There's another kind of symmetry, or at least balance, to consider, and that's the balance among the types of tactics required by a single player to win the game. Games often contain design flaws that allow players to exploit loopholes in the rules to win the game by repeated use of a single tactic.
This is particularly true of on-line multiplayer simulations with an economic element. The designer wants, and expects, the players to use a variety of tactics, but because of a design flaw, one tactic works so much better than the others that the players abandon all but it, making the game rather dull. In general you want to force players to adopt a variety of tactics to make the game more interesting. The simulation of a professional football game that I work on naturally duplicates the rules of real football. Football used to be a fairly symmetric game, especially when players played both offense and defense.
With the advent of specialized offensive and defensive tactics, the game has become quite asymmetric, at least during any one series of downs. (Of course, it's not asymmetric in the sense that the two teams play by different rules or have different victory conditions.) As a result, the rules are constantly being revised to try to keep the game balanced between offense and defense. Similarly, there's the balance between running with the ball and passing it. In American professional football, passing is slightly more important than running, but teams really must be able to do both well to succeed. Canadian football rules aim for a different balance, significantly emphasizing the passing game and the offense generally overall.
Going back to the English country house for a minute, another interesting development was the invention of "landscape gardening." Instead of laying out a formal (and often highly symmetric) flower garden, gardeners like Lancelot "Capability" Brown designed an entire landscape of lawns, sculptures, waterfalls, copses of trees, and little buildings - usually imitations of Roman shrines. One of the principles of his designs was surprise. Following a path would lead to an unexpected vista or a statue that was hidden from the main house. The landscape garden encourages - and rewards - the visitor's inclination to explore.
This is another worthwhile principle to consider in game design. The obvious parallel is to adventure games, where exploration is the point, but it can apply to other kinds of games as well. A game need not be exactly the same from beginning to end. An unexpected surprise or an unusual twist that emerges partway through can please, encourage, and reward the player. In a way, they represent an asymmetry in time: the game's beginning is not symmetrical with its end. This is a double-edged sword, however.
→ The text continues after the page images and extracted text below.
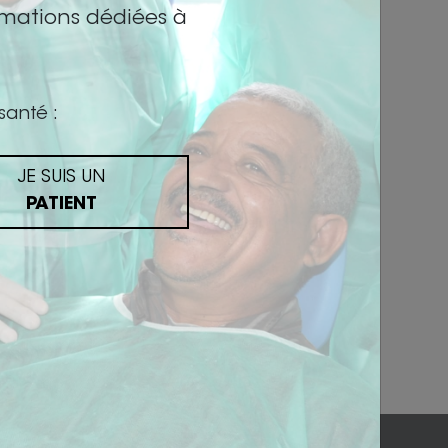
rmations dédiées à
santé :
JE SUIS UN
Nous contacter
PATIENT
PARIS
36 Rue des Petits champs - 75002 Paris
+ 33 (0)6 26 30 40 46
SALON-DE-PROVENCE
305 allées de Craponne - 13300 Salon-de-Provence
+ 33 (0)4 90 44 60 60
academy@biotech-dental.com
 des données
Plan du site
Mentions légales
Cookies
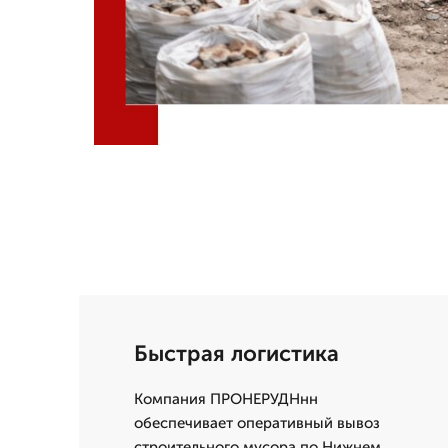
Быстрая логистика
Компания ПРОНЕРУДНнн
обеспечивает оперативный вывоз
строительного мусора по Нижнем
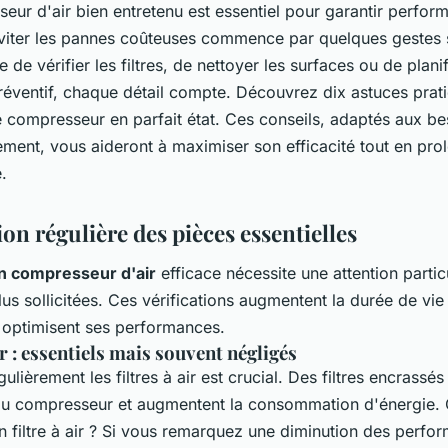
ur d'air bien entretenu est essentiel pour garantir perfor
Éviter les pannes coûteuses commence par quelques gestes 
e de vérifier les filtres, de nettoyer les surfaces ou de planif
préventif, chaque détail compte. Découvrez dix astuces prat
e compresseur en parfait état. Ces conseils, adaptés aux be
ement, vous aideront à maximiser son efficacité tout en pro
.
ion régulière des pièces essentielles
n compresseur d'air
efficace nécessite une attention partic
lus sollicitées. Ces vérifications augmentent la durée de vie
t optimisent ses performances.
ir : essentiels mais souvent négligés
gulièrement les filtres à air est crucial. Des filtres encrassé
é du compresseur et augmentent la consommation d'énergie.
n filtre à air ? Si vous remarquez une diminution des perfo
It's best not to change your style of game too dramatically.
For example, Heart of China started as a more-or-less conventional adventure game, but at one point jumped to a rather crudely implemented 3D tank simulation. If you didn't succeed at that, you couldn't go on. It was frustrating; if I had wanted a tank simulator, I would have bought a tank simulator. Above all the surprise, whatever it is, should fit smoothly and naturally into the game, to seem as if it belongs there. Symmetry in game design is simple, easy, and intuitive, but it often leads to an artificiality, a "game-like" feel that nowadays we're usually trying to avoid. Asymmetry is a very powerful tool for generating interest and realism, but it complicates the design and tuning of a game substantially. Use it with care.